= Sophie Beau =

French humanitarian

Sophie Beau is a French humanitarian. She is the co-founder and general manager of SOS Méditerranée. She lives in Marseille.

==Biography==
Sophie Beau was born in Tours.

Her father, Bertrand, was a doctor and her mother, Christiane, was working in a neighborhood social center. They live in Indre-et-Loire where they have set up a reception group for refugees.

She studied anthropology and political science in Paris, and got involved in literacy activities in an African household. In Mali, she studied the impact of migration on development projects.

Between 1998 and 2008 she worked for Médecins sans frontières and Médecins du monde, as project manager in the Middle East, the Maghreb, Guinea, Lebanon, Georgia, Palestine, etc. or at the head office, before committing to the fight against social exclusion in Marseille, for the Fédération nationale des associations d’accueil et de réinsertion sociale (FNARS).

==With SOS Méditerranée==
In March 2015, she met the German merchant marine captain Klaus Vogel, with whom she launched SOS Méditerranée in May 2015; she is particularly involved in fundraising.
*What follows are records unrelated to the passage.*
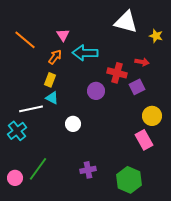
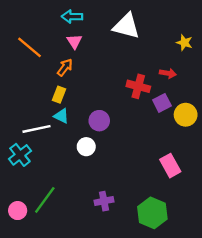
white triangle: (126, 22) -> (126, 26), moved
cyan arrow: (85, 53) -> (72, 17), moved, size x0.7
purple circle: (96, 91) -> (99, 121), moved
yellow circle: (152, 116) -> (186, 115), moved

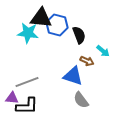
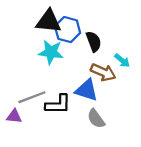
cyan star: (28, 33) -> (51, 52), moved
brown arrow: (87, 61) -> (103, 72), size x1.5
black L-shape: (27, 106) -> (58, 104), moved

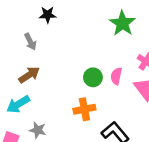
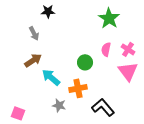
pink semicircle: (116, 76) -> (106, 49), moved
cyan arrow: (18, 104) -> (51, 77), moved, turned 72
gray star: (38, 130) -> (59, 105), moved

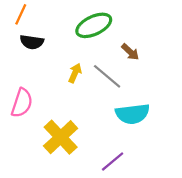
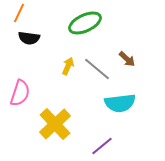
brown arrow: (130, 52) -> (127, 59), moved

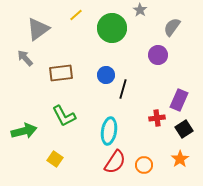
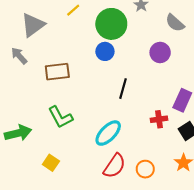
gray semicircle: (172, 27) -> (175, 23), turned -84
blue circle: (106, 75) -> (105, 51), moved
cyan ellipse: (109, 131) -> (108, 133), turned 36

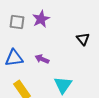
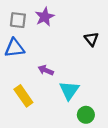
blue triangle: (14, 58) -> (15, 48), moved
purple arrow: (42, 59) -> (46, 70), moved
Since March 2017, she has worked full time for SOS Méditerranée.

In 2018, according to the ranking by Vanity Fair, she was one of the most influential French personalities in the world.

In 2020, together with Klaus Vogel, she was recipient of an Aurora Humanitarian award.

In 2023, at a meeting timed during the visit of Pope Francis in Marseille, she said "...Ten years after the shipwreck off Lampedusa, we urgently call for global sea rescue missions and for the recognition of the valuable support of humanitarian Search and Rescue organisations."